Märkte sind fast leergefegt
Deutschen Hilfsorganisationen sind nach wie vor die Hände die gebunden, heißt es von der Welthungerhilfe. 43 Lkw mit 1.600 Tonnen Hilfsgütern könnte die Organisation sofort ausliefern, so Nothilfeexperte Fürderer. "Wir könnten also liefern, solange der Zugang aber eingeschränkt bleibt, erreicht die Hilfe die Menschen nicht, obwohl sie längst bereitsteht."
Auch die Diakonie Katastrophenhilfe schlägt Alarm. Das humanitäre Hilfswerk der Evangelischen Kirchen in Deutschland bringt zwar keine Hilfsgüter nach Gaza, kauft aber vor Ort über Partner Essen und Medizin auf Märkten ein, um sie an Bedürftige zu verteilen. Jedoch könnten auch lokale Partner nichts mehr kaufen, und wenn doch, seien die Preise sehr hoch.
UN-Nothilfechef: Tausende Babys von Hungertod bedroht
Der Leiter der Diakonie Katastrophenhilfe, Martin Keßler, sagt: "Kinder sterben durch Hunger und gleichzeitig gehen die Kämpfe durch die Offensive weiter." Das Leid der Kinder im Gazastreifen ist besonders groß: Der UN-Nothilfechef Tom Fletcher sagte am Dienstag der BBC, dass 14.000 Babys akut vom Tod bedroht seien, sollte sie keine Hilfe erreichen.
Christian Katzer von Ärzte ohne Grenzen forderte im ARD-Morgenmagazin mehr internationalen Druck auf Israel. Auch die deutsche Regierung müsse ihre Kanäle mit Israel nutzen, um auf die Einhaltung des humanitären Völkerrechts zu pochen und darauf zu drängen, humanitäre Hilfe zuzulassen - "weil die Menschen sonst verhungern".
Ärzte ohne Grenzen kritisiert kurzfristige Evakuierungen
Katzer kritisierte zudem die verstärkten Angriffe im Zuge der neuen Offensive Israels. "Wir haben immer wieder Patienten, die wir nach Luftangriffen behandeln und aufpäppeln und die wir dann nach wenigen Wochen mit ähnlichen Verletzungen wiedersehen. Die Menschen werden immer wieder neu getroffen", berichtete er.

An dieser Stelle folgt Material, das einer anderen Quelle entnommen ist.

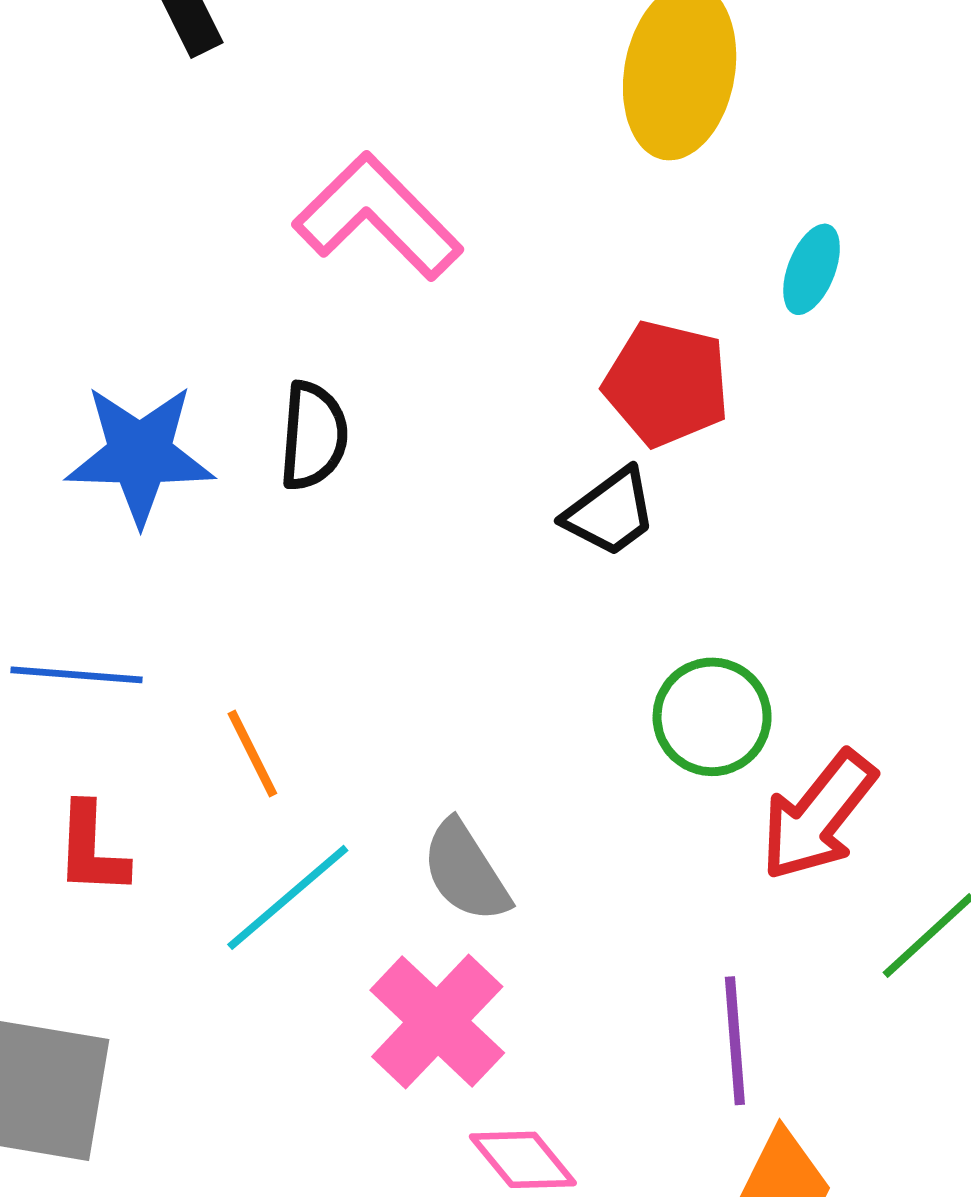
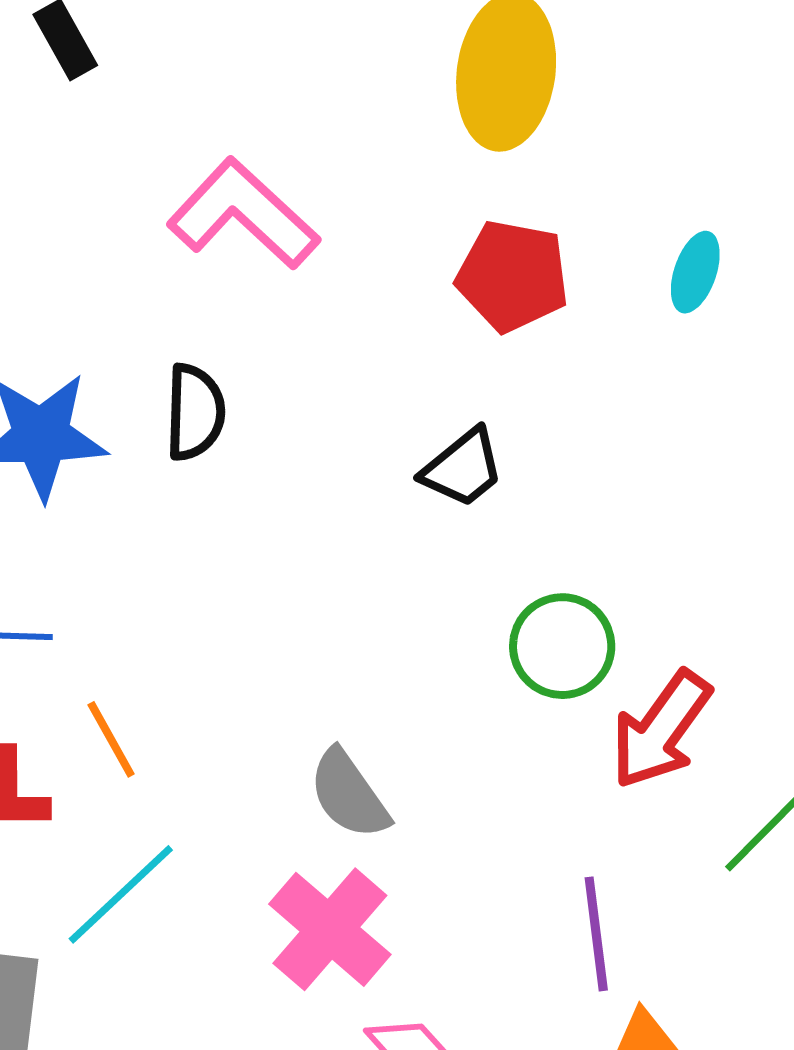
cyan ellipse: (812, 269) -> (695, 272), moved
red pentagon: (667, 384) -> (513, 276), moved
orange line: (252, 754) -> (111, 739), moved
cyan line: (288, 897) -> (121, 894), moved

Israelische Evakuierungsaufforderungen seien meist sehr kurzfristig, was auch dazu führe, dass die Menschen immer wieder ihre wenigen Besitztümer verlören. Allein in der vergangenen Woche seien mehr als 30 medizinische Einrichtungen durch Bodentruppen oder Luftangriffe zerstört oder beschädigt worden, so Katzer. Eine von Ärzte ohne Grenzen betriebene Klinik habe schließen müssen.
Laut WHO sind die Kliniken im nördlichen Gazastreifen "ernsthaft gefährdet, vollständig geschlossen zu werden". Die WHO hat sei Beginn des 19-monatigen Krieges Israels gegen die Terrororganisation Hamas fast 700 Angriffe auf Gesundheitseinrichtungen im Gazastreifen dokumentiert.
Spendenbereitschaft gering
Auch zu Hause in Deutschland haben die Helfer Probleme, sagt Maria Rüther, Hauptgeschäftsführerin von Aktion Deutschland hilft. Das Bündnis sammelt Spenden für deutsche Hilfsvereine wie den Arbeiter Samariter Bund, action medeor, Care oder den Malteser Hilfsdienst ein.
"Die Lage und der Krieg in Gaza spiegelt sich auch in der Spendenbereitschaft wider." Es sei klar, wenn Hilfskorridore nicht existierten oder geschlossen seien, dann wecke das auch kein Vertrauen bei den Spendern, erklärt Rüther. Etwa fünf Millionen Euro habe das Bündnis an Spenden seit dem Terrorangriff der Hamas auf Israel für die Hilfe in Nahost eingesammelt. Das sei vergleichsweise gering.